"Heat-shrinking the polystyrene cups created
beautiful shapes" - Paul Cocksedge

| 9 comments

In this movie filmed by Dezeen, east London designer Paul Cocksedge describes his discovery of the interesting forms created when polystyrene cups are heated and how he used the process to create a pendant lamp.

"Heat creating the forms for me was a dream come true" - Paul Cocksedge

Cocksedge first experimented with polystyrene cups ten years ago at the Royal College of Art as part of a project set by Ron Arad, who asked students to "grow a product".

"Heat creating the forms for me was a dream come true" - Paul Cocksedge

Above: image by Mark Cocksedge

"I placed the cup inside [the oven] and something really beautiful happened," he explains. Heat distorts the shape of polystyrene while strengthening it, and Cocksedge made a movie of the process in reverse that looked like the cups were growing.

"Heat creating the forms for me was a dream come true" - Paul Cocksedge

Above: image by Mark Cocksedge

He then built a large number of deformed cups into a sphere to create his Styrene lamp. "As a designer we always search for form and interesting aesthetics, but this was like a dream come true because the heat was doing it for me," he continues.

"Heat creating the forms for me was a dream come true" - Paul Cocksedge

Above: image by Mark Cocksedge

The custom lamp he contributed to the Stepney Green Design Collection is 90cm in diameter - almost twice the size of the designs sold commercially - and was previously on display at the V&A Museum in London as part of an exhibition on British Design. Cocksedge has a studio in London Fields, east London, not far from Stepney Green.

The Stepney Green Design Collection consists of 10 products selected by Marcus Fairs of Dezeen from creatives who live near to VIVO, a new housing development in the east London district. The project also includes objects chosen by east London bloggers Pete Stean of Londoneer and Kate Antoniou of Run Riot.

"Heat creating the forms for me was a dream come true" - Paul Cocksedge

Above: Styrene on display at the British Design 1948–2012: Innovation in the Modern Age exhibition at the V&A, 2012

The collection is on show at the Genesis Cinema, 93-95 Mile End Road, Whitechapel, London E1 4UJ, from 10am to 10pm every day until January. After this, the objects will be given to VIVO residents.
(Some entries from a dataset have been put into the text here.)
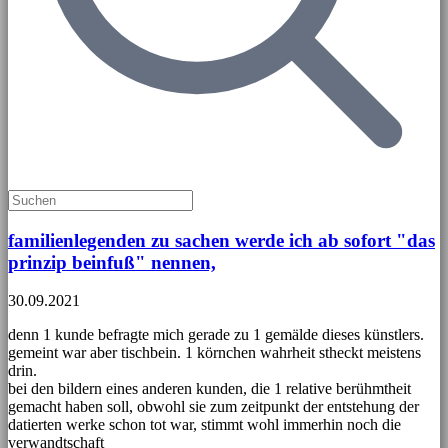
familienlegenden zu sachen werde ich ab sofort "das
prinzip beinfuß" nennen,
30.09.2021
denn 1 kunde befragte mich gerade zu 1 gemälde dieses künstlers.
gemeint war aber tischbein. 1 körnchen wahrheit stheckt meistens
drin.
bei den bildern eines anderen kunden, die 1 relative berühmtheit
gemacht haben soll, obwohl sie zum zeitpunkt der entstehung der
datierten werke schon tot war, stimmt wohl immerhin noch die
verwandtschaft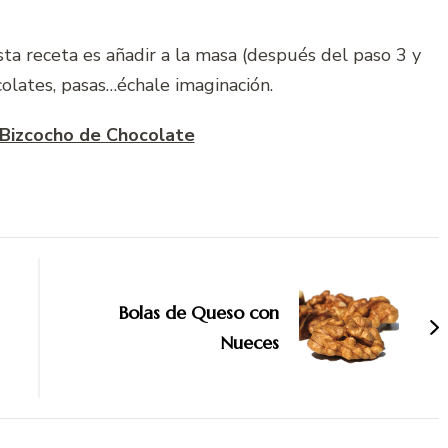
ta receta es añadir a la masa (después del paso 3 y
colates, pasas…échale imaginación.
a Bizcocho de Chocolate
Bolas de Queso con
Nueces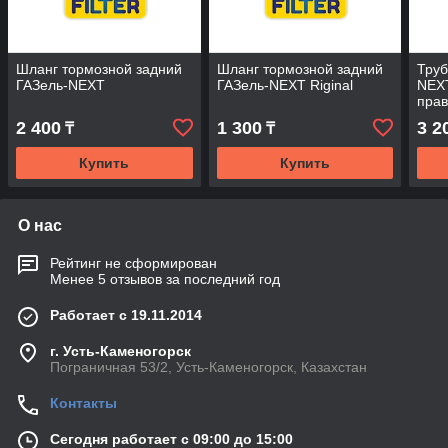
Шланг тормозной задний
Шланг тормозной задний
Труб
ГАЗель-NEXT
ГАЗель-NEXT Riginal
NEXT
прав
2 400
1 300
3 2
₸
₸
Купить
Купить
О нас
Рейтинг не сформирован
Менее 5 отзывов за последний год
Работает с 19.11.2014
г. Усть-Каменогорск
Пограничная 53/2, Усть-Каменогорск, Казахстан
Контакты
Сегодня работает с 09:00 до 15:00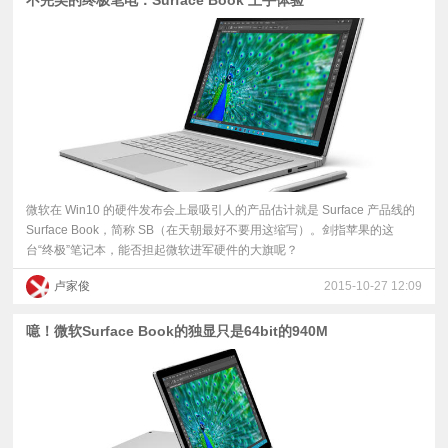
微软在 Win10 的硬件发布会上最吸引人的产品估计就是 Surface 产品线的
Surface Book，简称 SB（在天朝最好不要用这缩写）。剑指苹果的这
台“终极”笔记本，能否担起微软进军硬件的大旗呢？
卢家俊
2015-10-27 12:09
噫！微软Surface Book的独显只是64bit的940M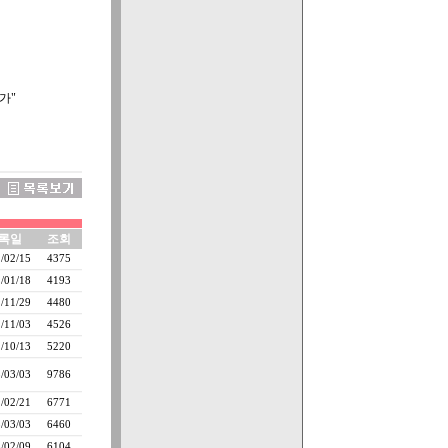
가"
록일
조회
/02/15
4375
/01/18
4193
/11/29
4480
/11/03
4526
/10/13
5220
/03/03
9786
/02/21
6771
/03/03
6460
/02/09
6104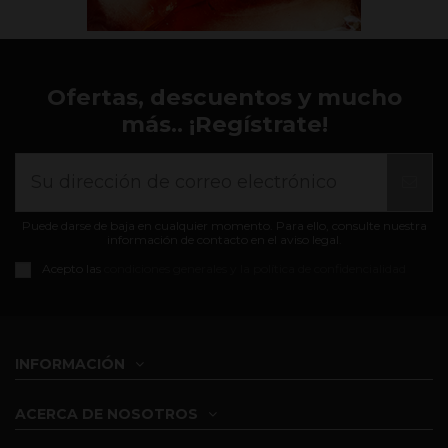
Ofertas, descuentos y mucho
más.. ¡Regístrate!
Puede darse de baja en cualquier momento. Para ello, consulte nuestra
información de contacto en el aviso legal.
Acepto las
condiciones generales y la política de confidencialidad
INFORMACIÓN
ACERCA DE NOSOTROS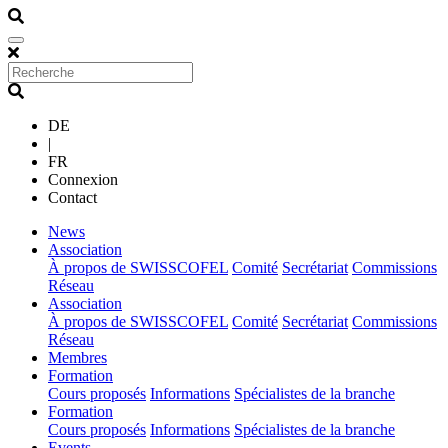
DE
|
FR
Connexion
Contact
(current)
News
(current)
Association
À propos de SWISSCOFEL
Comité
Secrétariat
Commissions
Réseau
(current)
Association
À propos de SWISSCOFEL
Comité
Secrétariat
Commissions
Réseau
(current)
Membres
(current)
Formation
Cours proposés
Informations
Spécialistes de la branche
(current)
Formation
Cours proposés
Informations
Spécialistes de la branche
(current)
Events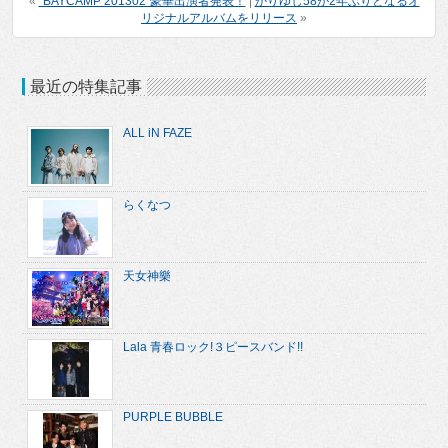
«
“BAYCAMP 201302”豪華出演者発表！
|
かりゆし58が2年ぶりとなるオ
リジナルアルバムをリリース
»
最近の特集記事
ALL iN FAZE
らくなつ
天女神樂
Lala 青春ロック!３ピースバンド!!
PURPLE BUBBLE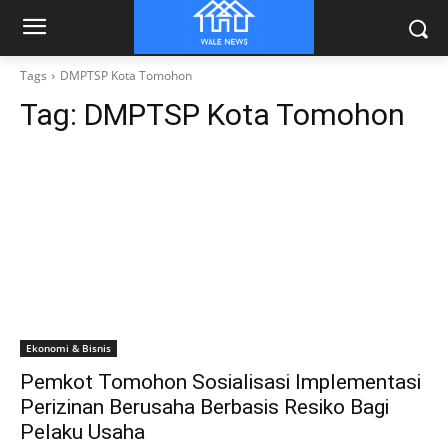
Tags
DMPTSP Kota Tomohon
Tag:
DMPTSP Kota Tomohon
Ekonomi & Bisnis
Pemkot Tomohon Sosialisasi Implementasi
Perizinan Berusaha Berbasis Resiko Bagi
Pelaku Usaha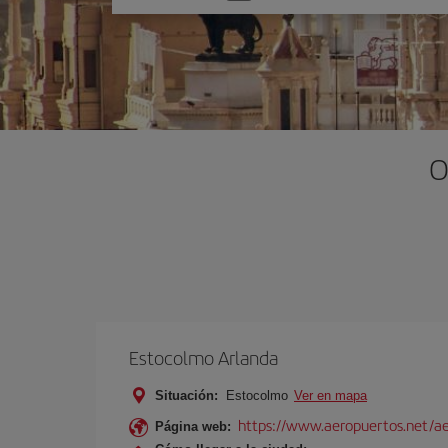
una
opción
O
Estocolmo Arlanda
Situación:
Estocolmo
Ver en mapa
https://www.aeropuertos.net/a
Página web: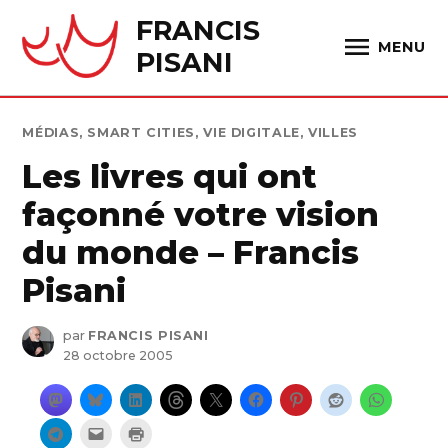
Skip
FRANCIS
to
MENU
PISANI
content
PUBLIÉ
MÉDIAS
,
SMART CITIES
,
VIE DIGITALE
,
VILLES
DANS
Les livres qui ont
façonné votre vision
du monde – Francis
Pisani
par
FRANCIS PISANI
28 octobre 2005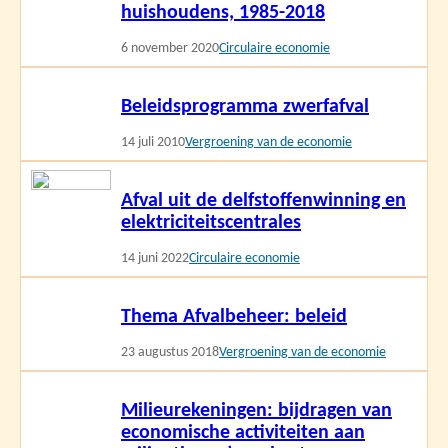
huishoudens, 1985-2018
6 november 2020
Circulaire economie
Lees
Beleidsprogramma zwerfafval
meer
14 juli 2010
Vergroening van de economie
Lees
Afval uit de delfstoffenwinning en
meer
elektriciteitscentrales
14 juni 2022
Circulaire economie
Lees
Thema Afvalbeheer: beleid
meer
23 augustus 2018
Vergroening van de economie
Lees
Milieurekeningen: bijdragen van
meer
economische activiteiten aan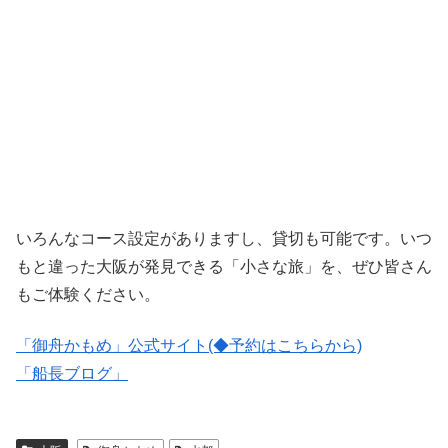
いろんなコース設定がありますし、貸切も可能です。いつ
もと違った大阪が発見できる「小さな旅」を、ぜひ皆さん
もご体験ください。
「御舟かもめ」公式サイト(◆予約はこちらから)
「船長ブログ」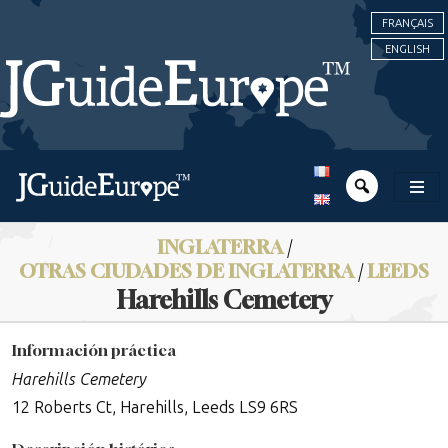
FRANÇAIS
ENGLISH
INGLATERRA
/
OTRAS CIUDADES DE INGLATERRA
/
LEEDS
Harehills Cemetery
Información práctica
Harehills Cemetery
12 Roberts Ct, Harehills, Leeds LS9 6RS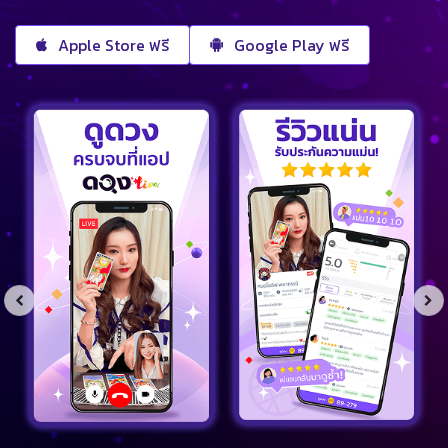
Apple Store ฟรี
Google Play ฟรี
See all the items in the Stepney Green Design Collection here and watch the movies we’ve featured so far here. The music featured in the movies is by American designer and musician Glen Lib. You can listen to the full track on Dezeen Music Project.

  • claire

    To be honest, my friend Pol did the same four years ago. But yeah, it’s a nice one.

    • pizzahead

      Cool. This was done ten years ago. Did you read or watch the post above?

      • Frank

        You may need some ointment for that BURN!

      • aiko

        British designer Neil Austin did his Cup Light already in 1998 – first exhibited 2000 in the UK. Found in Brilliant Lights & Lighting by Jane Pavitt, V&A Contemporary.

  • Dan

    American artist Tara Donovan has been doing much more fabulous stuff like this for years.

  • ringermcpinger

    Yawwnn! Quite a price for something I have seen a fair few architecture students do in their 1st year.

  • Got Coffee ?

    Well, someone's tired, after so many coffees.

  • Matthew

    I did this when I was 9 for a Halloween costume. I was a golf ball on a tee.

  • http://www.fenchelshades.com/ Tarra Faubion

    Great ideas. The good thing about it is the size which is almost twice the size of the designs sold commercially.